Scientific classification
- Kingdom: Animalia
- Phylum: Chordata
- Class: Actinopterygii
- Order: Beryciformes
- Family: Holocentridae
- Genus: Myripristis
- Species: M. vittata
- Binomial name: Myripristis vittata Valenciennes, 1831

= Myripristis vittata =

- Genus: Myripristis
- Species: vittata
- Authority: Valenciennes, 1831
- Conservation status: LC

Species of fish

Myripristis vittata, or the whitetip soldierfish, is a soldierfish from the Indo-Pacific.

==Description==
It grows to a size of 25 centimeters in length or about 9.8 inches. This species is usually found in small groups and sometimes forms large schools.

==Distribution and habitat==
Myripristis vittata is recorded to live in the areas of Indo-Pacific, mainly from oceanic islands, from the Mascarene Islands and Seychelles to French Polynesia, and the Hawaiian Islands.
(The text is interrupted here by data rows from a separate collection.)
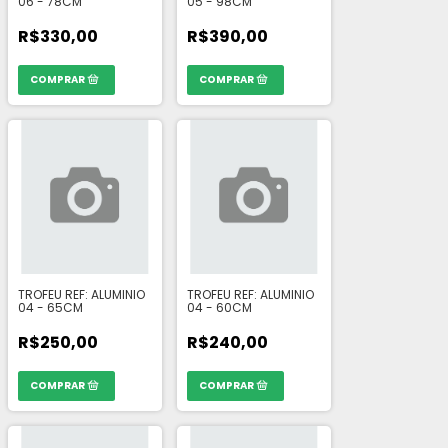
06 - 78CM
05 - 98CM
R$330,00
R$390,00
TROFEU REF: ALUMINIO
TROFEU REF: ALUMINIO
04 - 65CM
04 - 60CM
R$250,00
R$240,00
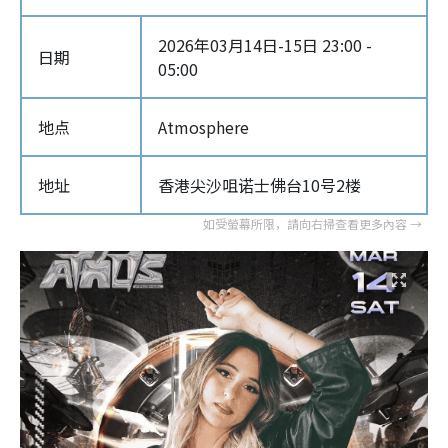
2026年03月14日-15日 23:00 -
日期
05:00
地点
Atmosphere
地址
香港尖沙咀诺士佛台10号2楼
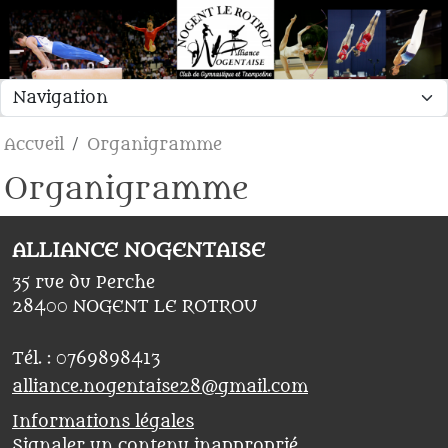
Panneau de gestion des cookies
Accueil
Organigramme
Organigramme
ALLIANCE NOGENTAISE
35 rue du Perche
28400
NOGENT LE ROTROU
Tél. :
0769898413
alliance.nogentaise28@gmail.com
Informations légales
Signaler un contenu inapproprié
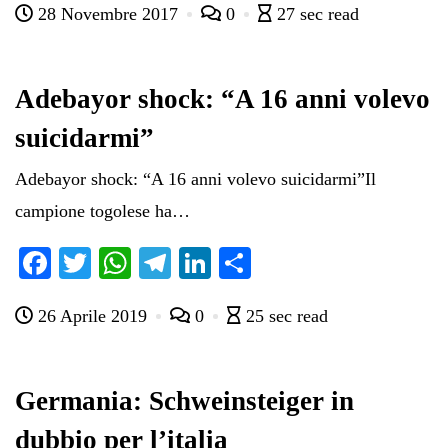
28 Novembre 2017
0
27 sec read
bo
tte
ts
gr
ed
di
ok
r
A
a
In
vi
pp
m
di
Adebayor shock: “A 16 anni volevo
suicidarmi”
Adebayor shock: “A 16 anni volevo suicidarmi”Il
campione togolese ha…
Fa
T
W
Te
Li
C
ce
wi
ha
le
nk
on
26 Aprile 2019
0
25 sec read
bo
tte
ts
gr
ed
di
ok
r
A
a
In
vi
pp
m
di
Germania: Schweinsteiger in
dubbio per l’italia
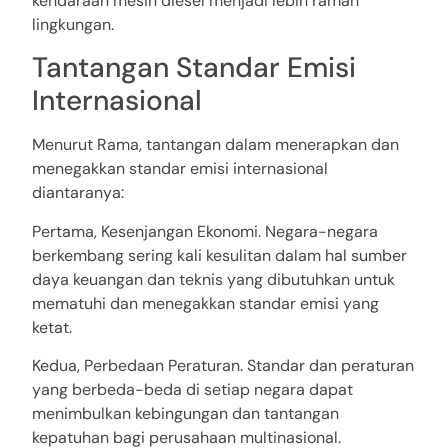
kendaraan mesin diesel menjadi lebih ramah
lingkungan.
Tantangan Standar Emisi
Internasional
Menurut Rama, tantangan dalam menerapkan dan
menegakkan standar emisi internasional
diantaranya:
Pertama, Kesenjangan Ekonomi. Negara-negara
berkembang sering kali kesulitan dalam hal sumber
daya keuangan dan teknis yang dibutuhkan untuk
mematuhi dan menegakkan standar emisi yang
ketat.
Kedua, Perbedaan Peraturan. Standar dan peraturan
yang berbeda-beda di setiap negara dapat
menimbulkan kebingungan dan tantangan
kepatuhan bagi perusahaan multinasional.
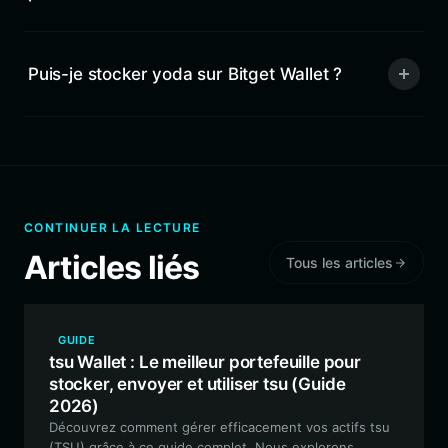
Puis-je stocker yoda sur Bitget Wallet ?
CONTINUER LA LECTURE
Articles liés
Tous les articles
GUIDE
tsu Wallet : Le meilleur portefeuille pour
stocker, envoyer et utiliser tsu (Guide
2026)
Découvrez comment gérer efficacement vos actifs tsu
(TSU) grâce à ce guide complet. Nous explorons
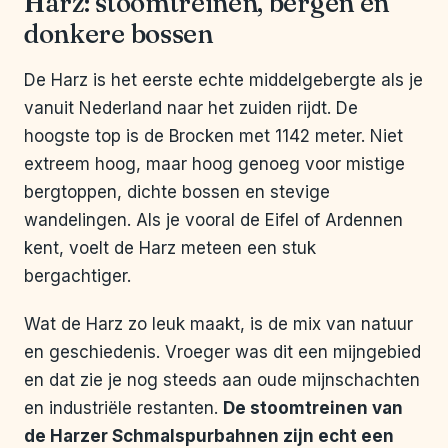
Harz: stoomtreinen, bergen en
donkere bossen
De Harz is het eerste echte middelgebergte als je
vanuit Nederland naar het zuiden rijdt. De
hoogste top is de Brocken met 1142 meter. Niet
extreem hoog, maar hoog genoeg voor mistige
bergtoppen, dichte bossen en stevige
wandelingen. Als je vooral de Eifel of Ardennen
kent, voelt de Harz meteen een stuk
bergachtiger.
Wat de Harz zo leuk maakt, is de mix van natuur
en geschiedenis. Vroeger was dit een mijngebied
en dat zie je nog steeds aan oude mijnschachten
en industriële restanten.
De stoomtreinen van
de Harzer Schmalspurbahnen zijn echt een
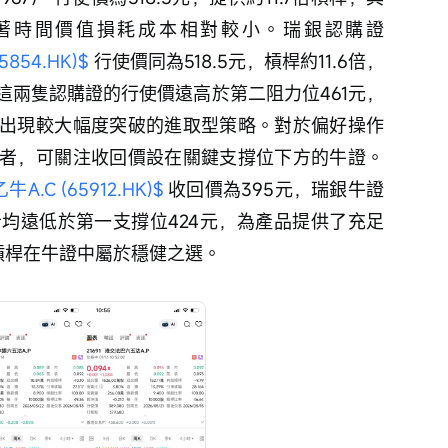
著時間價值損耗成本相對較小。瑞銀認購證
854.HK)$
 行使價同為518.5元，槓桿約11.6倍，
這兩隻認購證的行使價遠高於第二阻力位461元，
出現較大幅度突破的進取型策略。對於偏好操作
者，可關注收回價設在關鍵支撐位下方的牛證。
.C (65912.HK)$
 收回價為395元，瑞銀牛證
兩者均遠低於第一支撐位424元，為產品提供了充足
槓桿在牛證中屬於穩健之選。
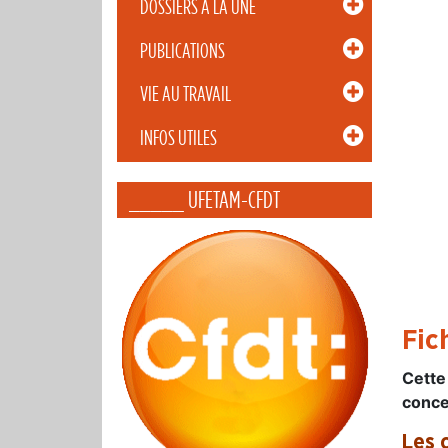
DOSSIERS À LA UNE
PUBLICATIONS
VIE AU TRAVAIL
INFOS UTILES
_____ UFETAM-CFDT
Fic
Cette
conce
Les 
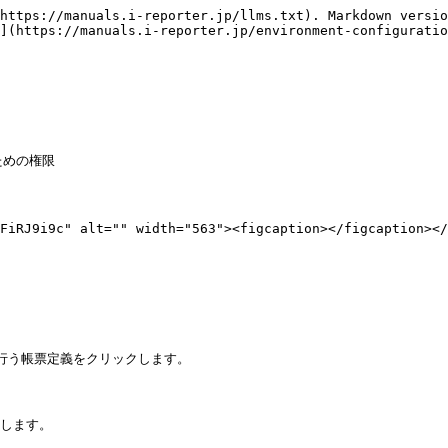
https://manuals.i-reporter.jp/llms.txt). Markdown versio
](https://manuals.i-reporter.jp/environment-configuratio
ための権限

FiRJ9i9c" alt="" width="563"><figcaption></figcaption></
を行う帳票定義をクリックします。

します。
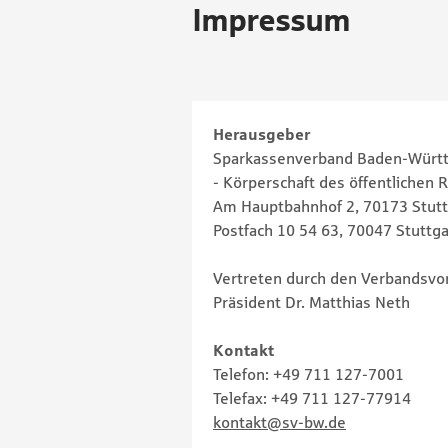
Impressum
Herausgeber
Sparkassenverband Baden-Würt
- Körperschaft des öffentlichen R
Am Hauptbahnhof 2, 70173 Stutt
Postfach 10 54 63, 70047 Stuttga
Vertreten durch den Verbandsvor
Präsident Dr. Matthias Neth
Kontakt
Telefon: +49 711 127-7001
Telefax: +49 711 127-77914
kontakt@sv-bw.de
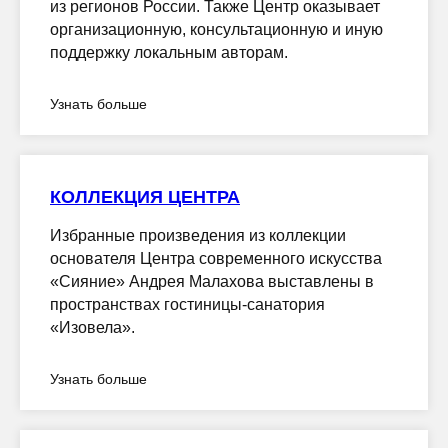
из регионов России. Также Центр оказывает
организационную, консультационную и иную
поддержку локальным авторам.
Узнать больше
КОЛЛЕКЦИЯ ЦЕНТРА
Избранные произведения из коллекции
основателя Центра современного искусства
«Сияние» Андрея Малахова выставлены в
пространствах гостиницы-санатория
«Изовела».
Узнать больше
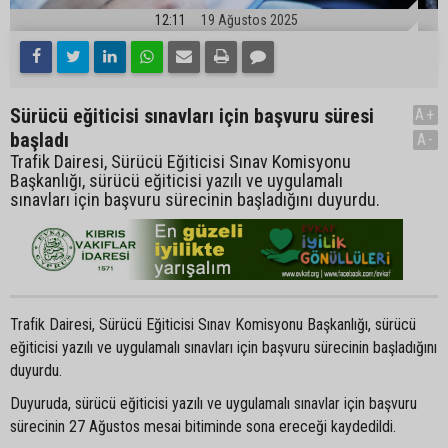
12:11
19 Ağustos 2025
Sürücü eğiticisi sınavları için başvuru süresi
A+
başladı
A-
Trafik Dairesi, Sürücü Eğiticisi Sınav Komisyonu
Başkanlığı, sürücü eğiticisi yazılı ve uygulamalı
sınavları için başvuru sürecinin başladığını duyurdu.
Trafik Dairesi, Sürücü Eğiticisi Sınav Komisyonu Başkanlığı, sürücü
eğiticisi yazılı ve uygulamalı sınavları için başvuru sürecinin başladığını
duyurdu.
Duyuruda, sürücü eğiticisi yazılı ve uygulamalı sınavlar için başvuru
sürecinin 27 Ağustos mesai bitiminde sona ereceği kaydedildi.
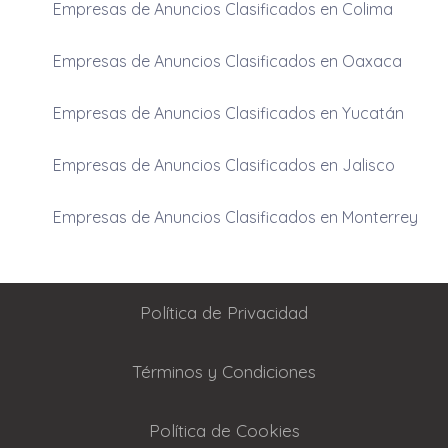
Empresas de Anuncios Clasificados en Colima
Empresas de Anuncios Clasificados en Oaxaca
Empresas de Anuncios Clasificados en Yucatán
Empresas de Anuncios Clasificados en Jalisco
Empresas de Anuncios Clasificados en Monterrey
Política de Privacidad
Términos y Condiciones
Política de Cookies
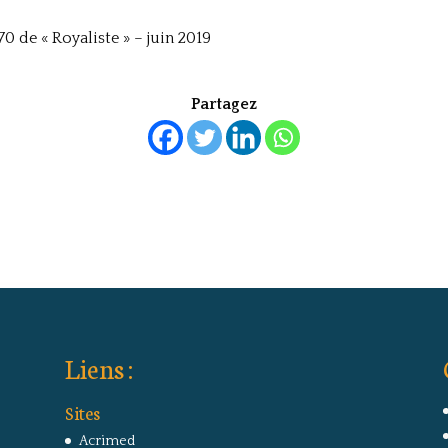
0 de « Royaliste » – juin 2019
Partagez
Liens :
Sites
Acrimed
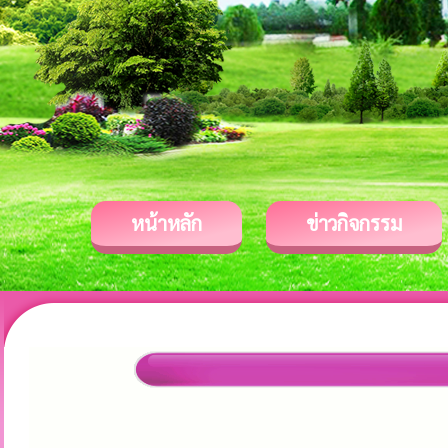
หน้าหลัก
ข่าวกิจกรรม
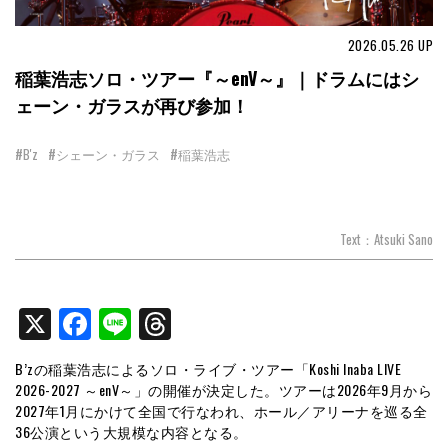
2026.05.26
UP
稲葉浩志ソロ・ツアー『～enV～』｜ドラムにはシ
ェーン・ガラスが再び参加！
#B'z
#シェーン・ガラス
#稲葉浩志
Text：Atsuki Sano
X
Facebook
Line
Threads
B’zの稲葉浩志によるソロ・ライブ・ツアー「Koshi Inaba LIVE
2026-2027 ～enV～」の開催が決定した。ツアーは2026年9月から
2027年1月にかけて全国で行なわれ、ホール／アリーナを巡る全
36公演という大規模な内容となる。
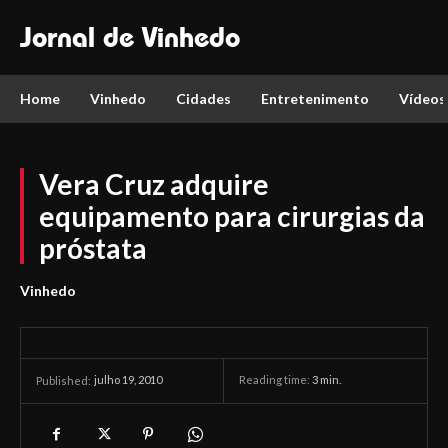
Jornal de Vinhedo
Home
Vinhedo
Cidades
Entretenimento
Vídeos
Vera Cruz adquire
equipamento para cirurgias da
próstata
Vinhedo
julho 19, 2010
Reading time:
3
min.
Published:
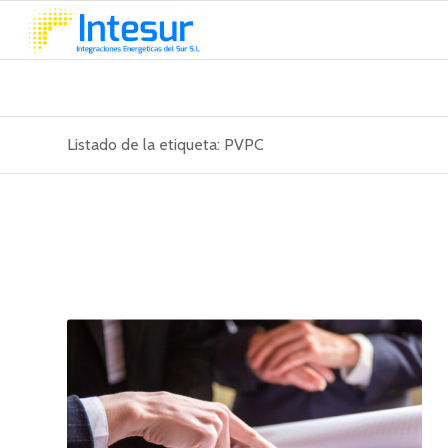
Listado de la etiqueta: PVPC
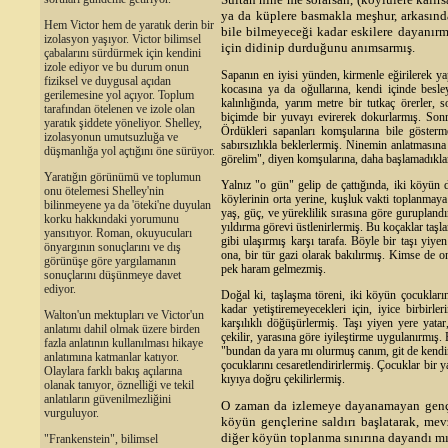
ya da küplere basmakla meşhur, arkasında
Hem Victor hem de yaratık derin bir
bile bilmeyeceği kadar eskilere dayanırm
izolasyon yaşıyor. Victor bilimsel
için didinip durduğunu anımsarmış.
çabalarını sürdürmek için kendini
izole ediyor ve bu durum onun
Sapanın en iyisi yünden, kirmenle eğirilerek ya
fiziksel ve duygusal açıdan
kocasına ya da oğullarına, kendi içinde besle
gerilemesine yol açıyor. Toplum
kalınlığında, yarım metre bir tutkaç örerler,
tarafından ötelenen ve izole olan
biçimde bir yuvayı evirerek dokurlarmış. Sonr
yaratık şiddete yöneliyor. Shelley,
Ördükleri sapanları komşularına bile göster
izolasyonun umutsuzluğa ve
sabırsızlıkla beklerlermiş. Ninemin anlatmasına 
düşmanlığa yol açtığını öne sürüyor.
görelim", diyen komşularına, daha başlamadıklar
Yaratığın görünümü ve toplumun
Yalnız "o gün" gelip de çattığında, iki köyün 
onu ötelemesi Shelley'nin
köylerinin orta yerine, kuşluk vakti toplanmaya
bilinmeyene ya da 'öteki'ne duyulan
yaş, güç, ve yüreklilik sırasına göre guruplandır
korku hakkındaki yorumunu
yıldırma görevi üstlenirlermiş. Bu koçaklar taşları
yansıtıyor. Roman, okuyucuları
gibi ulaşırmış karşı tarafa. Böyle bir taşı yiy
önyargının sonuçlarını ve dış
ona, bir tür gazi olarak bakılırmış. Kimse de o
görünüşe göre yargılamanın
pek haram gelmezmiş.
sonuçlarını düşünmeye davet
ediyor.
Doğal ki, taşlaşma töreni, iki köyün çocukların
kadar yetiştiremeyecekleri için, iyice birbirle
Walton'un mektupları ve Victor'un
karşılıklı döğüşürlermiş. Taşı yiyen yere yatar
anlatımı dahil olmak üzere birden
çekilir, yarasına göre iyileştirme uygulanırmış. 
fazla anlatının kullanılması hikaye
"bundan da yara mı olurmuş canım, git de kendine
anlatımına katmanlar katıyor.
çocuklarını cesaretlendirirlermiş. Çocuklar bir y
Olaylara farklı bakış açılarına
kıyıya doğru çekilirlermiş.
olanak tanıyor, öznelliği ve tekil
anlatıların güvenilmezliğini
O zaman da izlemeye dayanamayan gençler 
vurguluyor.
köyün gençlerine saldırı başlatarak, mev
diğer köyün toplanma sınırına dayandı mıy
"Frankenstein", bilimsel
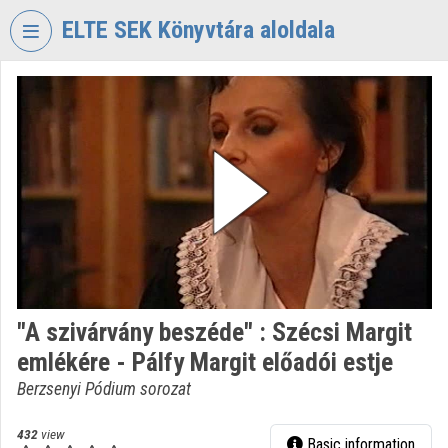
Skip header
Skip menu
Skip content
ELTE SEK Könyvtára aloldala
VIDEO
TORIUM
ELTE
EKL
SAVARIA
KÖNYVTÁR
ÉS
LEVÉLTÁR
Organization home
"A szivárvány beszéde" : Szécsi Margit
Log In
emlékére - Pálfy Margit előadói estje
Organization discovery
Berzsenyi Pódium sorozat
Categories
432
view
Basic information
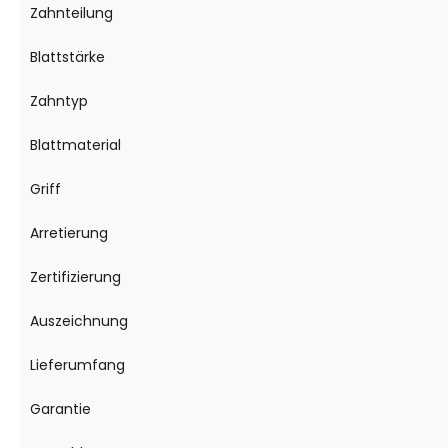
Zahnteilung
Blattstärke
Zahntyp
Blattmaterial
Griff
Arretierung
Zertifizierung
Auszeichnung
Lieferumfang
Garantie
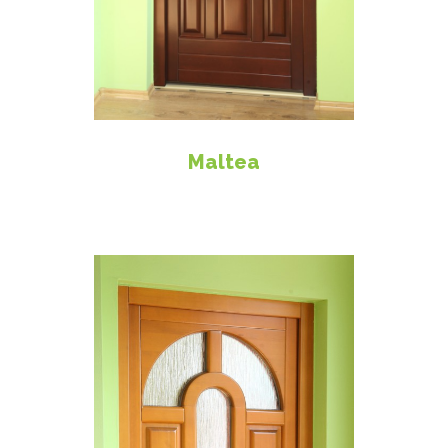
Maltea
Myripristis vittata is found in marine environments within reef-associated areas. They occupy the depth range of about 3 – 80 meters, but more specifically this species stays in the depth range of about 15 – 80 meters. This species is native to a tropical environment. They are recorded to swim upside down occasionally. This species is nocturnal and it feeds on plankton.

==Uses==
Myripristis vittata occasionally makes its way into the aquarium trade.